Paradójicamente, potenciado por los propios avances de las tecnologías de la información y la comunicación, se ha abierto así un nuevo y tenebroso espacio para los vendedores de mitos y espejitos que lucran con la angustia humana y la constante búsqueda de salidas milagrosas a lo que solo tiene salidas que demandan esfuerzo propio y sistemático... o que simplemente no tienen salida, porque no todo la tiene. Los ejemplos abundan... y basta prender el televisor para asombrarse – que también esto asombra – con la magnitud de esa necesidad humana de creer en lo que sea, por ridículo que sea. El exceso de información y la complejidad misma del pensamiento científico, parecen haberse convertido, paradójicamente, en el terreno más fértil para el resurgimiento del pensamiento mágico.


Tal vez los casos más graves son aquellos en los que – como en “Heredarás el viento” – frente a conocimientos ya adquiridos y que en su momento sirvieron para correr el velo de nuestra ignorancia, ahora renacen – con nuevos ropajes y apóstoles – las viejas supersticiones y fetiches que descartan, suplantan y revierten el avance hasta entonces logrado por la humanidad y nos devuelven a la oscuridad de la ignorancia y al dominio del hechicero. Darwin se transforma de iluminador... en amenaza.

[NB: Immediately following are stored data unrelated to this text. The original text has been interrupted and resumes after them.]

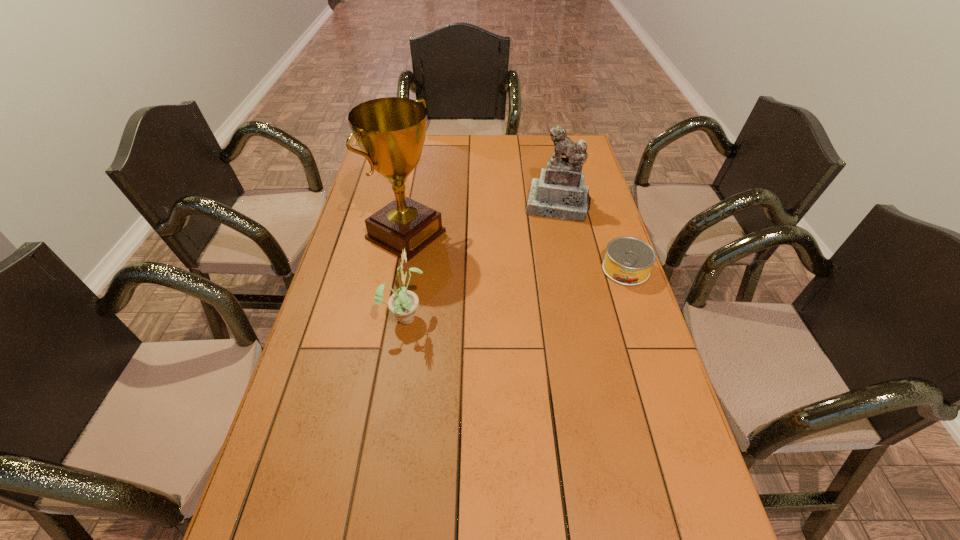 Identify the location of free area in between the nearest object and the figurine. This screenshot has height=540, width=960. tap(482, 261).

I want to click on empty space between the nearest object and the second tallest object, so click(x=482, y=261).

Identify the location of vacant region between the shortest object and the nearest object. (516, 293).

Image resolution: width=960 pixels, height=540 pixels. I want to click on free space between the can and the second shortest object, so click(516, 293).

This screenshot has width=960, height=540. I want to click on free space between the shortest object and the sunflower, so click(516, 293).

Locate an element on the screen. The width and height of the screenshot is (960, 540). free space between the shortest object and the second shortest object is located at coordinates (516, 293).

Where is `free space between the third shortest object and the sunflower`? free space between the third shortest object and the sunflower is located at coordinates (482, 261).

Identify the location of free spot between the tallest object and the third shortest object. Image resolution: width=960 pixels, height=540 pixels. (483, 220).

This screenshot has width=960, height=540. What are the coordinates of `object that stands as the second closest to the shortest object` in the screenshot? It's located at tap(390, 131).

Select which object is the second closest to the award. Please provide its 2D coordinates. Your answer should be formatted as a tuple, i.e. [(x, y)], where the tuple contains the x and y coordinates of a point satisfying the conditions above.

[(560, 193)] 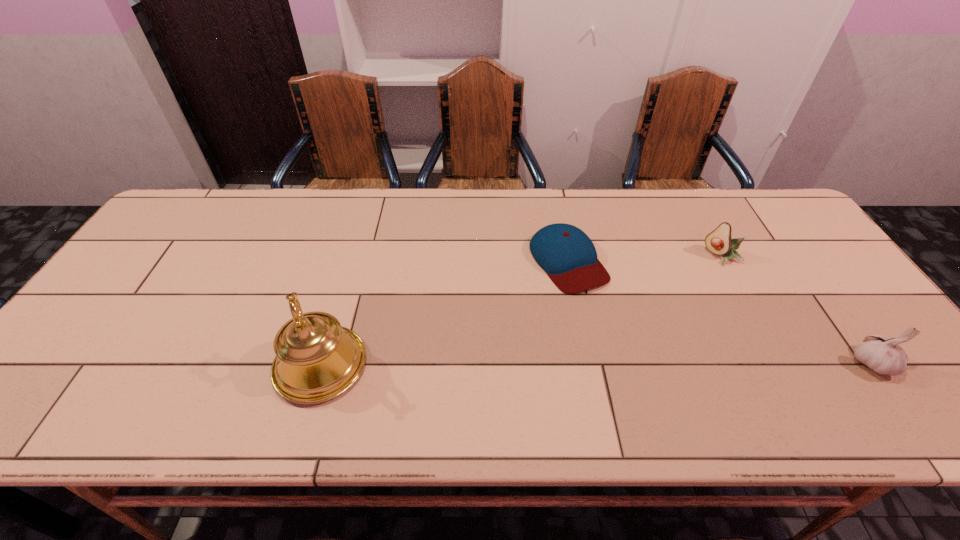 Identify the location of vacant spot on the desktop that is between the bell and the garlic and is positioned on the seed side of the avocado. The height and width of the screenshot is (540, 960). click(593, 364).

Find the location of a particular element. free space on the desktop that is between the leftmost object and the rightmost object and is positioned with the bill of the second object from left to right facing forward is located at coordinates (648, 363).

Lo que sabemos y lo que creemos


¿Por qué es esto tan grave? Porque, contrario a lo que suelen pensar los científicos y los intelectuales, las acciones de los seres humanos se guían mucho más por sus creencias que por sus conocimientos. No es porque sé algo que actúo... sino que actúo porque creo algo, sobre todo si creo intensamente en ese algo. Para que el conocimiento sirva de base a la acción humana, para que el conocimiento científico y la reflexión filosófica sean base de la transformación del mundo, deben dar un paso difícil pero indispensable: tienen que ser comprensibles para la gente pero, más aún, tienen que ser capaces de convertirse en algo más que conocimiento: tienen que ser creíbles para la gente, tienen que volverse parte de nuestros sistemas de creencias, tienen que ser creídos... no simplemente sabidos. En otras palabras, tienen que pasar a ser parte de nuestra cultura.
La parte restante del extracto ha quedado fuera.